Mars may look red from here on Earth, but up close, the surface of the "Red Planet" is actually a variety of colors. In fact, many of them aren't very red-looking at all.
Case in point: the dunes in Mars' northernmost latitudes, like the ones pictured here. But wait a minute, you may be thinking. Those dunes look pretty red to me, or at least a little pinkish. And you'd be right — if what you were describing was in fact the Martian surface. But it isn't. [Hi-res image available here]
What are these black splotches on the surface of Mars? Those black splotches are the surface of Mars. The dunes only appear pink because they are covered in frozen carbon dioxide. NASA HiRISE scientist Cindy Hansen explains:
In the winter, Martian dunes north of 70 degrees latitude are covered by a seasonal layer of carbon dioxide ice (dry ice). In the spring as the ice sublimates (goes directly from solid to gas) numerous seasonal phenomena are observed.

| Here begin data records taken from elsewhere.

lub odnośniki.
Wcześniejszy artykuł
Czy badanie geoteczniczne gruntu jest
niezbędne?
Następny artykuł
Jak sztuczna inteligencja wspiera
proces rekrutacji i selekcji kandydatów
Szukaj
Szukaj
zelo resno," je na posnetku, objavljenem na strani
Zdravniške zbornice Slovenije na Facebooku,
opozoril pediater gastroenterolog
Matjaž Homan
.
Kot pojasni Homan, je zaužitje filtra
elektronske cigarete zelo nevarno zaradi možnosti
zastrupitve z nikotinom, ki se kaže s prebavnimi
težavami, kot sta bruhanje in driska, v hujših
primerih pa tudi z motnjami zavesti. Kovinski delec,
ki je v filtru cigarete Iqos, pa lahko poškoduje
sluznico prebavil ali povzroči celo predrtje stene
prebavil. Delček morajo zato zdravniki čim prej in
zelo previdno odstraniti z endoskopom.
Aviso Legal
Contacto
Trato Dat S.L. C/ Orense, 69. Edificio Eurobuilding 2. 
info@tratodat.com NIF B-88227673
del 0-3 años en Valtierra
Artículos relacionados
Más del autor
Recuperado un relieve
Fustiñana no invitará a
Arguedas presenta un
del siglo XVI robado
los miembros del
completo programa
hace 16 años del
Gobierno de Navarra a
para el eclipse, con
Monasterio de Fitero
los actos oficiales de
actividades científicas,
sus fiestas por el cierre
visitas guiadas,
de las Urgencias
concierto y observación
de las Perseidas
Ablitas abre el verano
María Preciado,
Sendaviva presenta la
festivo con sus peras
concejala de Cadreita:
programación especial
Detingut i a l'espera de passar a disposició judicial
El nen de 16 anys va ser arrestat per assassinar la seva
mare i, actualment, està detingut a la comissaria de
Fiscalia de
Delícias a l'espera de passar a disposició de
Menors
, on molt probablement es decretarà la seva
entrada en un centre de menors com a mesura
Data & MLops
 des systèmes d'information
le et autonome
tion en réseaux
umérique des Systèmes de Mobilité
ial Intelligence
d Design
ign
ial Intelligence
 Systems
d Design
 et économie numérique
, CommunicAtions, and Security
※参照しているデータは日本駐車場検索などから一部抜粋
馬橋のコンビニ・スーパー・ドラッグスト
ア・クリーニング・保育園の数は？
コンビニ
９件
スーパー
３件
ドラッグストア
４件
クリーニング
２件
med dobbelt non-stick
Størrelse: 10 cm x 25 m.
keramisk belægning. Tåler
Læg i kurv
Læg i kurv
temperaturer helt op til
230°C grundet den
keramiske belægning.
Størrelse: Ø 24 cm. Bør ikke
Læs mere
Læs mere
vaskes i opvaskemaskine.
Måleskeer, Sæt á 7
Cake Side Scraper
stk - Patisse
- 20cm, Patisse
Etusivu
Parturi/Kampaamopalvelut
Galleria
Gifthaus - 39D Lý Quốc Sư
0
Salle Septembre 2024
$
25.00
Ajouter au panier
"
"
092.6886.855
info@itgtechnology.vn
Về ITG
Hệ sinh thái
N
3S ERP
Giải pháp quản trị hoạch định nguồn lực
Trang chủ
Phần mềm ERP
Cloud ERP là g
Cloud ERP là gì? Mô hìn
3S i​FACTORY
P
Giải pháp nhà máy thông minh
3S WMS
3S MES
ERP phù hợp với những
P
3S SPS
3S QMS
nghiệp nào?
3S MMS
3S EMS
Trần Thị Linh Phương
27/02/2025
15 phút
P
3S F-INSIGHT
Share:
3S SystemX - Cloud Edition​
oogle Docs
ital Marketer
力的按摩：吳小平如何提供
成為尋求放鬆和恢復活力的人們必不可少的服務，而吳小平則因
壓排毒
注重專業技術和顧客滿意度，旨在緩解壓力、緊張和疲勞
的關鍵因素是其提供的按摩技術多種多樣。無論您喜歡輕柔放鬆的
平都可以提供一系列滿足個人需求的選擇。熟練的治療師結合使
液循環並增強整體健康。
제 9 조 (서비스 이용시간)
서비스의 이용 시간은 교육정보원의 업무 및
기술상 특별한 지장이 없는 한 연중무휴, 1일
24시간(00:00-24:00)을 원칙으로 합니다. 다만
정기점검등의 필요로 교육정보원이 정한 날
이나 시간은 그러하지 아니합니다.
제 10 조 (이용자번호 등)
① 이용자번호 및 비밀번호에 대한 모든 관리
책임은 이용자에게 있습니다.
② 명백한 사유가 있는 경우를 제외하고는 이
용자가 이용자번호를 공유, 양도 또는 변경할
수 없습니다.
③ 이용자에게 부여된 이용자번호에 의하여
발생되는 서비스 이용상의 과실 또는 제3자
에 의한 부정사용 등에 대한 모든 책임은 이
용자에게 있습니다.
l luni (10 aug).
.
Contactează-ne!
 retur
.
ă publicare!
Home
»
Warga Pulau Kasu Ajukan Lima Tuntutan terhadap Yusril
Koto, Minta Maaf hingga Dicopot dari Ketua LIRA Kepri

Mars' sand dunes are dark, but appear pinkish because they are still covered by ice. Where the ice has cracked, dark sand is visible. On the steep sides of the dunes sand slides down in thin rivulets.
According to Hansen — who uses images taken by NASA's HiRISE camera to study seasonal changes that take place on Mars' surface — scientists think the biggest, darkest patches (the ones lining the crests of the dunes) may be places where sublimating gas was released in pops; "similar to champagne," she says, "carrying sand out in multiple directions."